Excursions: Oliver Lee State Park

The weather took a sudden chill in mid-November with that Arctic blast coming down from the north. I may be a New Englander by origin, but I've gotten relatively acclimated to Roswell's milder winter temperatures, so the abrupt cold caught me off guard as much as it did everyone else. 

When it warmed back up to the 70s one Saturday then, I decided to take advantage of it by investigating Oliver Lee State Park in Alamogordo. I'd been to Alamogordo once before about a year ago, but during that trip I spent most of the day at the Museum of Space History (which you should check out). Oliver Lee was a new adventure then, and what a wonderful surprise this turned out to be.

I'd seen some pictures of the park when I was checking its hours, but I still wasn't fully expecting the extent of its grand vistas. 

                            



It was a gorgeous day, with warm temperatures and an opaque, periwinkle sky that intensified the purple shadows of my mountainous surroundings. The intensity of the sky, the magnitude of the landscape, and the sharp clarity of the light all made this place seem very otherworldly to me. It was like wandering through the paintings of Chesley Bonestell, that iconic sci-fi artist who painted backdrops for numerous sci-fi movies, as well as the illustrations for Werner von Braun's Man Will Conquer Space Soon! articles, published in Collier's during the 1950s. 

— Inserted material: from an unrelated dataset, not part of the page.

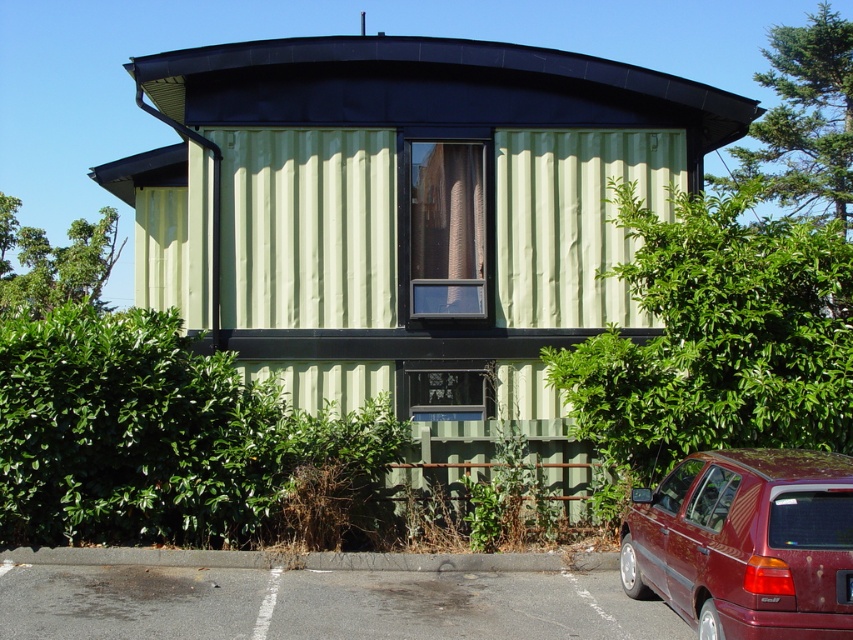 Can you confirm if gray asphalt parking lot at lower left is smaller than shiny maroon hatchback at lower right?

Yes.

Does point (297, 573) lie behind point (816, 554)?

Yes, point (297, 573) is behind point (816, 554).

Find the location of `gray asphalt parking lot at lower left`. gray asphalt parking lot at lower left is located at coordinates (318, 604). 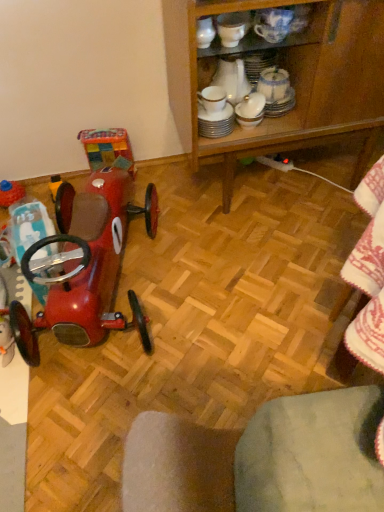 Where is `vacant area that lies between wooden cabinet at center and shiny red car at left, which is the 1th toy in right-to-left order`? vacant area that lies between wooden cabinet at center and shiny red car at left, which is the 1th toy in right-to-left order is located at coordinates (234, 247).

Not everything I saw was on a grand scale, however. There were several tiny beauties as well, such as these petite flowers. I placed my finger beside them to demonstrate their scale.

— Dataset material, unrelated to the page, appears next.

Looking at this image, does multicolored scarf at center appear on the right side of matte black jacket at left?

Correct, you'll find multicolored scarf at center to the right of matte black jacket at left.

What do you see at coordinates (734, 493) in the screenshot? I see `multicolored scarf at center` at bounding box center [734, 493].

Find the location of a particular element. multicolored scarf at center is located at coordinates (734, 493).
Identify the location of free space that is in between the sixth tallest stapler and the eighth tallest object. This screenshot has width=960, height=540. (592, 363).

As the afternoon progressed, the splendid light that defines the radiance and clarity of the New Mexico landscape draped the plants in a diaphanous veil of glowing light. 



Naturally I'd brought my sketching materials with me, so I did some drawing was I was relishing the scenery. 


The sky for this sketch really needed an opaque medium like gouache to capture that wonderful solid, periwinkle sky. I also should have used purple for the rocky formations instead of black to capture the atmospheric perspective. Oh well, you make due with what you have. 


I'm fascinated by the form and life cycle of horsetails, an extremely ancient plant. It's a vascular plant (which has the defined structure of xylem and phloem distribution that allows it to grow to great sizes and heights) that reproduces through spores rather than seeds.


This plant is an ocotillo, and when I drew this I was imaging covering a vase or platter with a scene like this. As I was drawing it I realized that it bore an uncanny resemblance to a scene I sketched of Jenny Lake in Wyoming several years ago, although in that case it was a stand of recently-burned trees against a bluish landscape. Deja vu immediately followed.


I'd seen several of these during my hike, but the flowers were yellow. This red one, by contrast, was unusual.

I would have liked to have sketched longer and tackled more of the grand vistas that captivated my imagination, but the challenge with hiking and sketching in a new place is that you want to keep exploring, to keep turning round the next bend to see what lies ahead. This curiosity makes it challenging to sit down and focus on one scene exclusively, even if it's only for a few minutes. With the shorter days moreover, time is ever more fleeting on these trips. You can only do what you can with the time you have, and make the best of it.

Besides, it gives me all the more reason to go back.